Current approaches to engineering biology rely on an ad hoc, laborious, trial-and-error process, wherein one successful project often does not translate to enabling subsequent new designs. As a result, the state of the art development cycle for engineering a new biologically manufactured product often takes 7+ years and tens to hundreds of millions of dollars (e.g. microbial production of artemisinic acid for the treatment of malaria and the non-petroleum-based production 1,3-propanediol). Transforming biology into an engineering practice would enable on-demand production of new and high-value materials, devices and capabilities for the Department of Defense (DoD) and address complex challenges that today have no or few solutions.

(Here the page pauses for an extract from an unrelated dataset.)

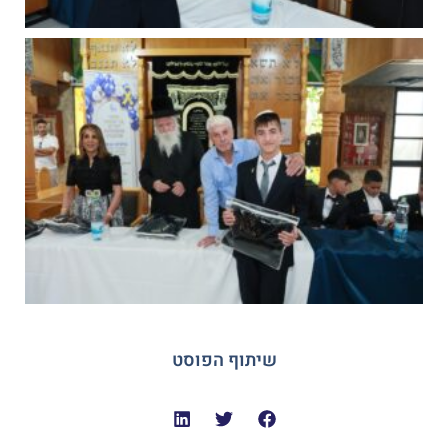
שיתוף הפוסט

The goal of the Living Foundries program is to leverage the unparalleled synthetic and functional capabilities of biology to create a revolutionary, biologically-based manufacturing platform to provide access to new materials, capabilities and manufacturing paradigms for the DoD and the Nation. Engineering biology is emerging as a powerful technology with the potential for significant impact in multiple areas, including novel materials, sensing capabilities and therapeutics. However, the present ability to harness that potential is limited by the ad hoc, trial-and-error process that defines the current SOA. Living Foundries seeks to transform biology into an engineering practice by developing the tools, technologies, methodologies, and infrastructure to speed the biological design-built-test-learn cycle and expand the complexity of systems that can be engineered. The tools and infrastructure developed as part of this program are expected to enable the rapid and scalable development of transformative products and systems that are currently too complex to access.
The Living Foundries program is comprised of two components, Living Foundries: Advanced Tools and Capabilities for Generalizable Platforms (ATCG) and Living Foundries: 1000 Molecules.
The first component, Living Foundries: ATCG, began in 2012 and focuses on the development of next-generation tools and technologies for engineering biological systems with the goal of compressing the biological design-build-test-learn cycle by at least 10 times in both time and cost while at the same time increasing the complexity of systems that are created. Technical areas of interest include design and automation tools, modular genetic parts and devise, standardized test platforms and chassis, tools for rapid physical construction of biological systems, editing and manipulation of genetic designs and new characterization and debugging tools for synthetic biological networks.
The second component of the program, Living Foundries: 1000 Molecules, builds upon the advancements and tools being developed under ATCG to create a scalable, integrated, rapid design and prototyping infrastructure for the facile engineering of biology. This infrastructure will be defined by tools and processes to make possible a scale and sophistication of experimentation that does not exist today, and will provide a flexible, efficient and continuously improving capability to the DoD and the engineering biology community. To demonstrate the power of the capabilities being developed, the infrastructure will generate 1000 new molecules of relevance to the DoD, including chemical building blocks for accessing radical new materials that are impossible to create with traditional petroleum-based feedstocks.
A broad agency announcement for Living Foundries: 1000 Molecules was released in July 2013.